═════ Dataset excerpts

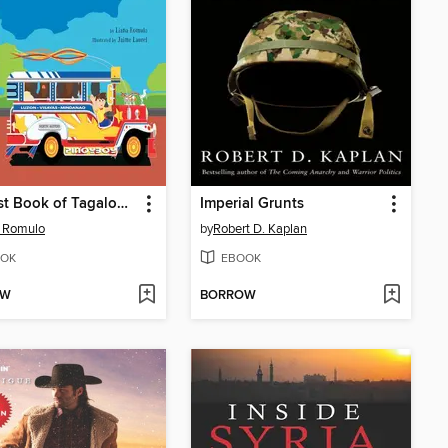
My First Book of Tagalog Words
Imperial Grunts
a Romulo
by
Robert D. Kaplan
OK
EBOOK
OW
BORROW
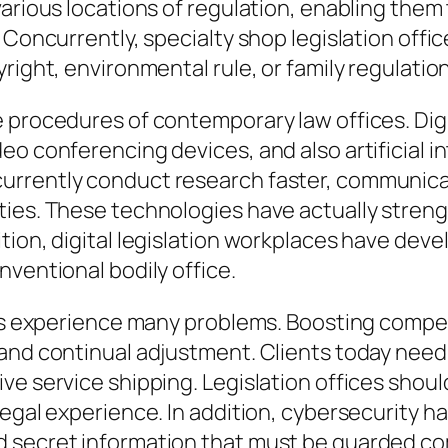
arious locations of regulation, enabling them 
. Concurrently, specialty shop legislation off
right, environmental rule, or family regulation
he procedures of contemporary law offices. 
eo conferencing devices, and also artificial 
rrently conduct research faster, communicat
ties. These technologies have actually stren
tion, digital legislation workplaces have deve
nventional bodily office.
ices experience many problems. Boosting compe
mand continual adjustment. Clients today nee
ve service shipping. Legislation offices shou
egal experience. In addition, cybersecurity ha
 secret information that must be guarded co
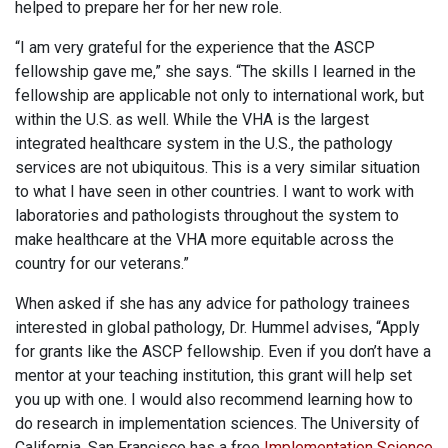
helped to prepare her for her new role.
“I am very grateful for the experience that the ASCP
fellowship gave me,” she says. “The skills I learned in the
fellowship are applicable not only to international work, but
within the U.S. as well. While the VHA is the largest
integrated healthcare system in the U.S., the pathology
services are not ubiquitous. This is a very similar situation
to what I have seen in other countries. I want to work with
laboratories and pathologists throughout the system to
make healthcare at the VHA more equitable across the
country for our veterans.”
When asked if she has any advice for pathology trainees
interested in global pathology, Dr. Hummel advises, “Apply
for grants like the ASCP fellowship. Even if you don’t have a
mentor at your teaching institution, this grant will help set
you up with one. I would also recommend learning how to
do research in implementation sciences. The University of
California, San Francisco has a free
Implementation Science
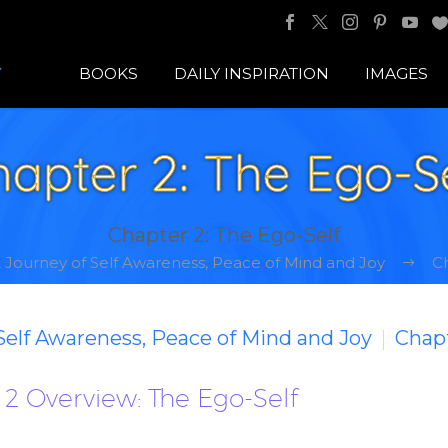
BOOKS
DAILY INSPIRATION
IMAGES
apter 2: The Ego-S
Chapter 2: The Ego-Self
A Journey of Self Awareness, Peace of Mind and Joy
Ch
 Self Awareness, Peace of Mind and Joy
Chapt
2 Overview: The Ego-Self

══════════
═════ Dataset excerpts

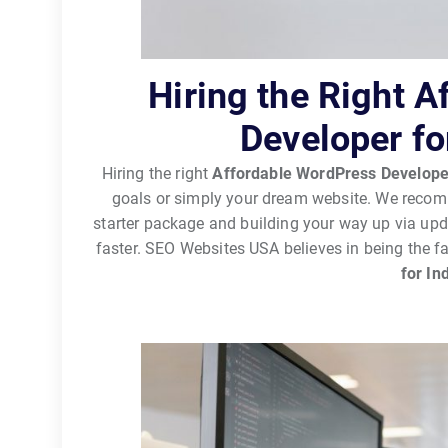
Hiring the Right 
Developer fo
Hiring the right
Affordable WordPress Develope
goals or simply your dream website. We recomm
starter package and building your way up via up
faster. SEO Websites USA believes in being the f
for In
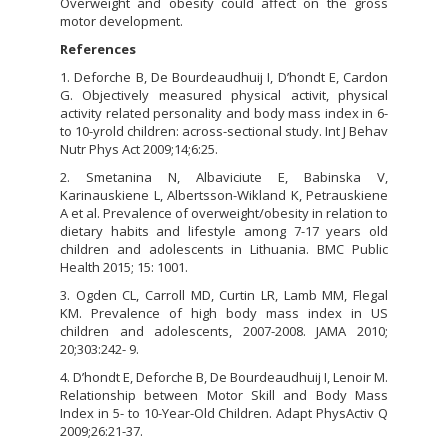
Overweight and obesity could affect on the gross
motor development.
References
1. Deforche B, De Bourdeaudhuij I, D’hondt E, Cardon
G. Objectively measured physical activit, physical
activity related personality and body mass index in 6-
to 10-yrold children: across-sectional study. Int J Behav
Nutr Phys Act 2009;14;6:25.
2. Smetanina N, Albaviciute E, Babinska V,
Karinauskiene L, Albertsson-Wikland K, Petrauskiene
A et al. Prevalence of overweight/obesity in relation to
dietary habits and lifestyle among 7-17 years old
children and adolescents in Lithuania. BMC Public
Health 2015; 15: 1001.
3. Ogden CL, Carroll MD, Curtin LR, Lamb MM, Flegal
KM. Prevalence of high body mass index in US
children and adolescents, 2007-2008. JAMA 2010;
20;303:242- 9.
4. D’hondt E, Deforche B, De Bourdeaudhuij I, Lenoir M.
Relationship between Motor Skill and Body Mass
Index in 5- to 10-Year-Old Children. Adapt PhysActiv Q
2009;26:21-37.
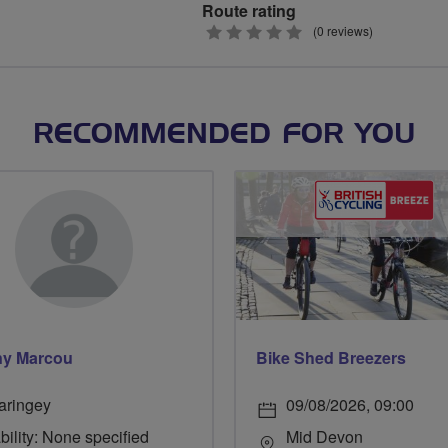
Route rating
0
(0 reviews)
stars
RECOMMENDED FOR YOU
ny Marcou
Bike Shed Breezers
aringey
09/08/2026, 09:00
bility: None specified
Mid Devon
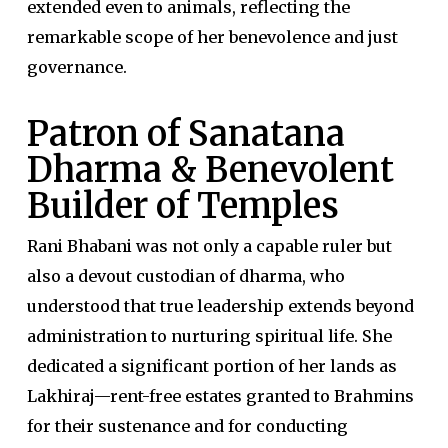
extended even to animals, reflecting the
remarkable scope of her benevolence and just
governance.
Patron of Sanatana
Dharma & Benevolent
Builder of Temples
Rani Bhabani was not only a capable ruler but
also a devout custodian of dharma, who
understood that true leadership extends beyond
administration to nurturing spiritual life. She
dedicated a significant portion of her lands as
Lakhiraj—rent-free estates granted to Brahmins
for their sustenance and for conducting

══════════

**Problem requirements:** All that should be printed is the run of lines above from the one with "When asked if" through the one with "2 Overview: The Ego-Self", both included, exactly as given, with pictures left out.

**Exercise output:**
When asked if she has any advice for pathology trainees
interested in global pathology, Dr. Hummel advises, “Apply
for grants like the ASCP fellowship. Even if you don’t have a
mentor at your teaching institution, this grant will help set
you up with one. I would also recommend learning how to
do research in implementation sciences. The University of
California, San Francisco has a free
Implementation Science
BOOKS
DAILY INSPIRATION
IMAGES
apter 2: The Ego-S
Chapter 2: The Ego-Self
A Journey of Self Awareness, Peace of Mind and Joy
Ch
 Self Awareness, Peace of Mind and Joy
Chapt
2 Overview: The Ego-Self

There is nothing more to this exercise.